§ What is needed:
Which lines in the records below contain the word "Ártico"? Return each of them.

§ Information provided:
■ ■ ■ ■ ■
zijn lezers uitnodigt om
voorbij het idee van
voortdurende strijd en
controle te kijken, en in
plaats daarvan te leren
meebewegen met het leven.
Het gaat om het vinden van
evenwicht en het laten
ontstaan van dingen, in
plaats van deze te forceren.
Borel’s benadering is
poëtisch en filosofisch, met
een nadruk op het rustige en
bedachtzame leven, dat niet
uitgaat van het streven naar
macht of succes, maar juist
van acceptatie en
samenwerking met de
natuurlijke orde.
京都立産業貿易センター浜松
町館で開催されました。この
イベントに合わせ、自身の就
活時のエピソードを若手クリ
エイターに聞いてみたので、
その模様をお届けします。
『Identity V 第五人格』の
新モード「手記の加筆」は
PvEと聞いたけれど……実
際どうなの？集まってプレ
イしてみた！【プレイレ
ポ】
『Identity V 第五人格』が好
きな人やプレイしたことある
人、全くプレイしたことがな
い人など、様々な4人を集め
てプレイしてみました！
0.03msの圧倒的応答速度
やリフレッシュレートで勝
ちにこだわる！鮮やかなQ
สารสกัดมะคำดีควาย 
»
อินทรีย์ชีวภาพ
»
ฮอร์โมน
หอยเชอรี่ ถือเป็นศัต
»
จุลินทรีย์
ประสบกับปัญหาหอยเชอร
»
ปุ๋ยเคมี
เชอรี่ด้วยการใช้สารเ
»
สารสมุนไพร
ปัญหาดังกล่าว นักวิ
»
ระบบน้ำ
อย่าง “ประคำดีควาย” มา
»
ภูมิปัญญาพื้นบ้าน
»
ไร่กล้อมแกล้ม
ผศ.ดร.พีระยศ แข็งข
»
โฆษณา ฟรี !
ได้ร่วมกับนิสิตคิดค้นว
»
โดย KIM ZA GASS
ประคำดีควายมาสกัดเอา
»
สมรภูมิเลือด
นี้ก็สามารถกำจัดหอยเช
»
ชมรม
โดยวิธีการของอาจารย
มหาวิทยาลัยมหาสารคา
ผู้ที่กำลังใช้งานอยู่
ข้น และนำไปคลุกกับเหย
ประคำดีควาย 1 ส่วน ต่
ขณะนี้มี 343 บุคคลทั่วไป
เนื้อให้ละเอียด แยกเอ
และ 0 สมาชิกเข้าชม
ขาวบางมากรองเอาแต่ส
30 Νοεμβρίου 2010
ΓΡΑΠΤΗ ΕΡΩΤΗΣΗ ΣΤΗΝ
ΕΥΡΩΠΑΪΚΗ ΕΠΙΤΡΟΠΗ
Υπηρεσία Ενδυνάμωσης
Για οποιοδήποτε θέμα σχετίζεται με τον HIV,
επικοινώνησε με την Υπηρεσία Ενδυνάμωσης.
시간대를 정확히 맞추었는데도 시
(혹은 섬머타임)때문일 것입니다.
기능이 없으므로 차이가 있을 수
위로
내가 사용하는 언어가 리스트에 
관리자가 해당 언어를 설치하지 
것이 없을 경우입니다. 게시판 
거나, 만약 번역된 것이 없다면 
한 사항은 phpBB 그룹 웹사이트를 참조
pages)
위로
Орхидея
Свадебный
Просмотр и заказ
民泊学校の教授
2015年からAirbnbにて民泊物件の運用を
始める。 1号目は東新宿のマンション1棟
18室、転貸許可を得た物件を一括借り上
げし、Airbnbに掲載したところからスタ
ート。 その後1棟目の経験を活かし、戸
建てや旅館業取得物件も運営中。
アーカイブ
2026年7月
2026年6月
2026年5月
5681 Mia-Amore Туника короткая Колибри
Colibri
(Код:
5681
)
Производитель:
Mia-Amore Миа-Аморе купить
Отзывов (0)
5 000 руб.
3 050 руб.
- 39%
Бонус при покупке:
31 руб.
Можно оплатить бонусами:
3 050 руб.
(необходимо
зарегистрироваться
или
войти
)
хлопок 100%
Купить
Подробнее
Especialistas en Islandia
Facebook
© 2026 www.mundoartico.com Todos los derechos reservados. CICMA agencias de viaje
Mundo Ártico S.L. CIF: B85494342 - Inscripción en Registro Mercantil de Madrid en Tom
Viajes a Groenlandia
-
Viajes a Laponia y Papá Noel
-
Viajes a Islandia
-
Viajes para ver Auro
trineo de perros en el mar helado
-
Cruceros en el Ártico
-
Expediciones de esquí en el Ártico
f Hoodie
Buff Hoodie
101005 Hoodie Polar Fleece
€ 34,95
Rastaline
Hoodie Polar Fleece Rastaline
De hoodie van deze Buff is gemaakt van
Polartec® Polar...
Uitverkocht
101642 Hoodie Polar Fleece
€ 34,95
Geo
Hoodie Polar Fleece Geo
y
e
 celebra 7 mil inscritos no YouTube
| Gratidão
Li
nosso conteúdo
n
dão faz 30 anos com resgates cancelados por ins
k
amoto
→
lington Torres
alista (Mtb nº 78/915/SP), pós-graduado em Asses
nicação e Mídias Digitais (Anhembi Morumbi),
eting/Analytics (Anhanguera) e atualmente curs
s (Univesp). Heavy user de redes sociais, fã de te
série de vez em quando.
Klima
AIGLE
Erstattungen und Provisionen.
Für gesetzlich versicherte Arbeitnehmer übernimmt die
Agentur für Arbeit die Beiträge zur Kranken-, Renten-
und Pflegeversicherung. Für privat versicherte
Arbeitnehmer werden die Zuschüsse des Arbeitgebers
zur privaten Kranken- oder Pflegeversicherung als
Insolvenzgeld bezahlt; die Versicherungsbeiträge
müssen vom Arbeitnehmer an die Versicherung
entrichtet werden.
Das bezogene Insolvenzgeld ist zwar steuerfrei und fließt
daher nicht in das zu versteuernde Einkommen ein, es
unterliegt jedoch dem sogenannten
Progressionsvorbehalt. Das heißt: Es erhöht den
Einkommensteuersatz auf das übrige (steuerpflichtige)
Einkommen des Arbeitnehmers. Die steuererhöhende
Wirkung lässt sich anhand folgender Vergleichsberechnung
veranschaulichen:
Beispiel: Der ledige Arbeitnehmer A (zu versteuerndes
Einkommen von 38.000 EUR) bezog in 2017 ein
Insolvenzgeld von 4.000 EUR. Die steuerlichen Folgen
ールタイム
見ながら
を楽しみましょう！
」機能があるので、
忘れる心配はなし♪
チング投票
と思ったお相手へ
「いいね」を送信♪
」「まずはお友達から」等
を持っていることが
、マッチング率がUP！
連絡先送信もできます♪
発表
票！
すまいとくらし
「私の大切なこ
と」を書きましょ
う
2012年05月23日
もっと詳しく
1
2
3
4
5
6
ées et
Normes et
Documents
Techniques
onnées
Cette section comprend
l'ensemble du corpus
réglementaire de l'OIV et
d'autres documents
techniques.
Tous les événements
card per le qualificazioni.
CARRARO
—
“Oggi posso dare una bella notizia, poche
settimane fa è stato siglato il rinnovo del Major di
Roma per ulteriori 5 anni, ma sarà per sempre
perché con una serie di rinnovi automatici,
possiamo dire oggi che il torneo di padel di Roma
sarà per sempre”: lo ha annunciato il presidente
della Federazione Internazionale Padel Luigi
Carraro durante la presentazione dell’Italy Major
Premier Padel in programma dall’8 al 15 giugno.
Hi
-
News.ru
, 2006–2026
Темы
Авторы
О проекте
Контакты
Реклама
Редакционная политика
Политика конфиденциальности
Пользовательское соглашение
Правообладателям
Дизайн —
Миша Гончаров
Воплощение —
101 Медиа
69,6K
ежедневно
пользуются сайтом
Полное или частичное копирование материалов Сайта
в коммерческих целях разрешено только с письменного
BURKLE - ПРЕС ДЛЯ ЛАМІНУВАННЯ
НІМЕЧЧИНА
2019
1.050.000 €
■ ■ ■ ■ ■
§ Finished exercise:
Mundo Ártico S.L. CIF: B85494342 - Inscripción en Registro Mercantil de Madrid en Tom
Cruceros en el Ártico
Expediciones de esquí en el Ártico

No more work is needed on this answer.